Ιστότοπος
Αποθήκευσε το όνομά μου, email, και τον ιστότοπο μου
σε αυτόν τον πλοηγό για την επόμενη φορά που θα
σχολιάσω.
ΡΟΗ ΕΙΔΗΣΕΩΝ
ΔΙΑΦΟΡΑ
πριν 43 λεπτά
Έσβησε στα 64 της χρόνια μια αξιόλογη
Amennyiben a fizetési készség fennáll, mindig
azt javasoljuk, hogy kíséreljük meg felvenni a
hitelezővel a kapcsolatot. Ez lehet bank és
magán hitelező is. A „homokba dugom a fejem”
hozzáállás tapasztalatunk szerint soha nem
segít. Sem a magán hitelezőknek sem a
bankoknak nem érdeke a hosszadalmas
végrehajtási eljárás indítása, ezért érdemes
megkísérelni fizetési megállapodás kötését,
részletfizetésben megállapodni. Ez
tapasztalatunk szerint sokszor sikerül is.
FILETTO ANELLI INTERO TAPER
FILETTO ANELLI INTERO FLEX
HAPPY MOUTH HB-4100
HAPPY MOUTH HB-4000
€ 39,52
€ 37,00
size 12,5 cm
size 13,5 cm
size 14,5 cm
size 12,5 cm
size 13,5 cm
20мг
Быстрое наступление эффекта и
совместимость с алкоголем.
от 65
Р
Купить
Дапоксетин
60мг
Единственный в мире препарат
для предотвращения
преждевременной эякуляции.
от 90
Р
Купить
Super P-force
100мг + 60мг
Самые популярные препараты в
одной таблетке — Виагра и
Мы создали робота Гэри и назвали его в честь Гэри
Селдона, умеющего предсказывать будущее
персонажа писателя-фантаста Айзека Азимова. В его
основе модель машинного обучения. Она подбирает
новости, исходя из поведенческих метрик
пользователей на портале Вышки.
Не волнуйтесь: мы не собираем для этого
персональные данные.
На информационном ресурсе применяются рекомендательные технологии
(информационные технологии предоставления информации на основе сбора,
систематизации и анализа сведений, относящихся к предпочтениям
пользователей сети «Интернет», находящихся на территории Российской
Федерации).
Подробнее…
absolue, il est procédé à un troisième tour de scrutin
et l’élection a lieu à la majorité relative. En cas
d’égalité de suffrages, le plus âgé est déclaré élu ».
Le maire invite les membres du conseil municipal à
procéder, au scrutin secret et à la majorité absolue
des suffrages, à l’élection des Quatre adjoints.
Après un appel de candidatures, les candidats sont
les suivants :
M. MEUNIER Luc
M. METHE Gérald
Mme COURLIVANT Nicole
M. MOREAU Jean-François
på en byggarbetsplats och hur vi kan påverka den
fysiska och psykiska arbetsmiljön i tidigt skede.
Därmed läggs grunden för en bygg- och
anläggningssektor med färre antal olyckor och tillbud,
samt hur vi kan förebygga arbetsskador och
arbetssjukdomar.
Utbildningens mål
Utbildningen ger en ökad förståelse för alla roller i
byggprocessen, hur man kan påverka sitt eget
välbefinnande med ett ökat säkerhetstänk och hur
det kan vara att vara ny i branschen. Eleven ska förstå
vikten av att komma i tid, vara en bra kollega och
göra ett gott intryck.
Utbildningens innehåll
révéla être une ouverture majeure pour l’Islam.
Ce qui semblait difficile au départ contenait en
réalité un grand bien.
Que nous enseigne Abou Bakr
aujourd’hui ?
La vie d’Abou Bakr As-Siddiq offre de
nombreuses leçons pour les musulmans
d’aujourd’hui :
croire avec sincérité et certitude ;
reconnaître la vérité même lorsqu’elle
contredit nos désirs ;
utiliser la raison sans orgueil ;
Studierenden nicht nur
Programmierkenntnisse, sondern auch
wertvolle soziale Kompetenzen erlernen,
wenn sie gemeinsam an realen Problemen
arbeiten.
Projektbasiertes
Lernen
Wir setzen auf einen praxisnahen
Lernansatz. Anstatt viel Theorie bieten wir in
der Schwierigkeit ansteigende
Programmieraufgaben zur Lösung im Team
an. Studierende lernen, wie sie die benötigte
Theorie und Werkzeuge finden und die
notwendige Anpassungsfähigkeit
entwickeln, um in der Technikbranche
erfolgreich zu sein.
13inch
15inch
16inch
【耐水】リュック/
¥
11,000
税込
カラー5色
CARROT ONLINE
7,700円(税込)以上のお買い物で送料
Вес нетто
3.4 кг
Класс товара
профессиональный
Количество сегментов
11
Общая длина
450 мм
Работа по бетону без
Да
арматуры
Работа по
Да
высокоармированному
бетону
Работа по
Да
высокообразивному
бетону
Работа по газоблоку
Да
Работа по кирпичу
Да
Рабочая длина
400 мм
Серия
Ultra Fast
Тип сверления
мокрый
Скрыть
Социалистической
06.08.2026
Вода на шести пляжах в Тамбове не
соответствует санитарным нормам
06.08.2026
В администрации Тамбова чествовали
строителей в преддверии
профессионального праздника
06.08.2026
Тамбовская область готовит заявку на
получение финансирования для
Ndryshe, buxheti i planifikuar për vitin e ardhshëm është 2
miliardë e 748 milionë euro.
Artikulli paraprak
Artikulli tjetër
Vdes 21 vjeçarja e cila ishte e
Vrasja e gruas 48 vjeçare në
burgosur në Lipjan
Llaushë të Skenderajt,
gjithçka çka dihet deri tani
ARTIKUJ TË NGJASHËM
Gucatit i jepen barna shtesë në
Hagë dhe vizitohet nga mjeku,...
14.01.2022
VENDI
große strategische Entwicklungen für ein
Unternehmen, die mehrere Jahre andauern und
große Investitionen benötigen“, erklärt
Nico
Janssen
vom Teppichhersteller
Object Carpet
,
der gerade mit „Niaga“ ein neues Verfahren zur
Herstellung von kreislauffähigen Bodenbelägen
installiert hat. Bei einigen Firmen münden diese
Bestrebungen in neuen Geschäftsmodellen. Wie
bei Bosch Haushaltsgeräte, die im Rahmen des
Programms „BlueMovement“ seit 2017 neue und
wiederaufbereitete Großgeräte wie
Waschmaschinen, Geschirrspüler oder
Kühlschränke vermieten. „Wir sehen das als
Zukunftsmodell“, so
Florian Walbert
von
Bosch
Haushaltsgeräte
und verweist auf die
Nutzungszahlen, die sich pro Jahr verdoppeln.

________________

What the exercise needs is every record again, word for word.

▸ Result of the task:
Ιστότοπος
Αποθήκευσε το όνομά μου, email, και τον ιστότοπο μου
σε αυτόν τον πλοηγό για την επόμενη φορά που θα
σχολιάσω.
ΡΟΗ ΕΙΔΗΣΕΩΝ
ΔΙΑΦΟΡΑ
πριν 43 λεπτά
Έσβησε στα 64 της χρόνια μια αξιόλογη
Amennyiben a fizetési készség fennáll, mindig
azt javasoljuk, hogy kíséreljük meg felvenni a
hitelezővel a kapcsolatot. Ez lehet bank és
magán hitelező is. A „homokba dugom a fejem”
hozzáállás tapasztalatunk szerint soha nem
segít. Sem a magán hitelezőknek sem a
bankoknak nem érdeke a hosszadalmas
végrehajtási eljárás indítása, ezért érdemes
megkísérelni fizetési megállapodás kötését,
részletfizetésben megállapodni. Ez
tapasztalatunk szerint sokszor sikerül is.
FILETTO ANELLI INTERO TAPER
FILETTO ANELLI INTERO FLEX
HAPPY MOUTH HB-4100
HAPPY MOUTH HB-4000
€ 39,52
€ 37,00
size 12,5 cm
size 13,5 cm
size 14,5 cm
size 12,5 cm
size 13,5 cm
20мг
Быстрое наступление эффекта и
совместимость с алкоголем.
от 65
Р
Купить
Дапоксетин
60мг
Единственный в мире препарат
для предотвращения
преждевременной эякуляции.
от 90
Р
Купить
Super P-force
100мг + 60мг
Самые популярные препараты в
одной таблетке — Виагра и
Мы создали робота Гэри и назвали его в честь Гэри
Селдона, умеющего предсказывать будущее
персонажа писателя-фантаста Айзека Азимова. В его
основе модель машинного обучения. Она подбирает
новости, исходя из поведенческих метрик
пользователей на портале Вышки.
Не волнуйтесь: мы не собираем для этого
персональные данные.
На информационном ресурсе применяются рекомендательные технологии
(информационные технологии предоставления информации на основе сбора,
систематизации и анализа сведений, относящихся к предпочтениям
пользователей сети «Интернет», находящихся на территории Российской
Федерации).
Подробнее…
absolue, il est procédé à un troisième tour de scrutin
et l’élection a lieu à la majorité relative. En cas
d’égalité de suffrages, le plus âgé est déclaré élu ».
Le maire invite les membres du conseil municipal à
procéder, au scrutin secret et à la majorité absolue
des suffrages, à l’élection des Quatre adjoints.
Après un appel de candidatures, les candidats sont
les suivants :
M. MEUNIER Luc
M. METHE Gérald
Mme COURLIVANT Nicole
M. MOREAU Jean-François
på en byggarbetsplats och hur vi kan påverka den
fysiska och psykiska arbetsmiljön i tidigt skede.
Därmed läggs grunden för en bygg- och
anläggningssektor med färre antal olyckor och tillbud,
samt hur vi kan förebygga arbetsskador och
arbetssjukdomar.
Utbildningens mål
Utbildningen ger en ökad förståelse för alla roller i
byggprocessen, hur man kan påverka sitt eget
välbefinnande med ett ökat säkerhetstänk och hur
det kan vara att vara ny i branschen. Eleven ska förstå
vikten av att komma i tid, vara en bra kollega och
göra ett gott intryck.
Utbildningens innehåll
révéla être une ouverture majeure pour l’Islam.
Ce qui semblait difficile au départ contenait en
réalité un grand bien.
Que nous enseigne Abou Bakr
aujourd’hui ?
La vie d’Abou Bakr As-Siddiq offre de
nombreuses leçons pour les musulmans
d’aujourd’hui :
croire avec sincérité et certitude ;
reconnaître la vérité même lorsqu’elle
contredit nos désirs ;
utiliser la raison sans orgueil ;
Studierenden nicht nur
Programmierkenntnisse, sondern auch
wertvolle soziale Kompetenzen erlernen,
wenn sie gemeinsam an realen Problemen
arbeiten.
Projektbasiertes
Lernen
Wir setzen auf einen praxisnahen
Lernansatz. Anstatt viel Theorie bieten wir in
der Schwierigkeit ansteigende
Programmieraufgaben zur Lösung im Team
an. Studierende lernen, wie sie die benötigte
Theorie und Werkzeuge finden und die
notwendige Anpassungsfähigkeit
entwickeln, um in der Technikbranche
erfolgreich zu sein.
13inch
15inch
16inch
【耐水】リュック/
¥
11,000
税込
カラー5色
CARROT ONLINE
7,700円(税込)以上のお買い物で送料
Вес нетто
3.4 кг
Класс товара
профессиональный
Количество сегментов
11
Общая длина
450 мм
Работа по бетону без
Да
арматуры
Работа по
Да
высокоармированному
бетону
Работа по
Да
высокообразивному
бетону
Работа по газоблоку
Да
Работа по кирпичу
Да
Рабочая длина
400 мм
Серия
Ultra Fast
Тип сверления
мокрый
Скрыть
Социалистической
06.08.2026
Вода на шести пляжах в Тамбове не
соответствует санитарным нормам
06.08.2026
В администрации Тамбова чествовали
строителей в преддверии
профессионального праздника
06.08.2026
Тамбовская область готовит заявку на
получение финансирования для
Ndryshe, buxheti i planifikuar për vitin e ardhshëm është 2
miliardë e 748 milionë euro.
Artikulli paraprak
Artikulli tjetër
Vdes 21 vjeçarja e cila ishte e
Vrasja e gruas 48 vjeçare në
burgosur në Lipjan
Llaushë të Skenderajt,
gjithçka çka dihet deri tani
ARTIKUJ TË NGJASHËM
Gucatit i jepen barna shtesë në
Hagë dhe vizitohet nga mjeku,...
14.01.2022
VENDI
große strategische Entwicklungen für ein
Unternehmen, die mehrere Jahre andauern und
große Investitionen benötigen“, erklärt
Nico
Janssen
vom Teppichhersteller
Object Carpet
,
der gerade mit „Niaga“ ein neues Verfahren zur
Herstellung von kreislauffähigen Bodenbelägen
installiert hat. Bei einigen Firmen münden diese
Bestrebungen in neuen Geschäftsmodellen. Wie
bei Bosch Haushaltsgeräte, die im Rahmen des
Programms „BlueMovement“ seit 2017 neue und
wiederaufbereitete Großgeräte wie
Waschmaschinen, Geschirrspüler oder
Kühlschränke vermieten. „Wir sehen das als
Zukunftsmodell“, so
Florian Walbert
von
Bosch
Haushaltsgeräte
und verweist auf die
Nutzungszahlen, die sich pro Jahr verdoppeln.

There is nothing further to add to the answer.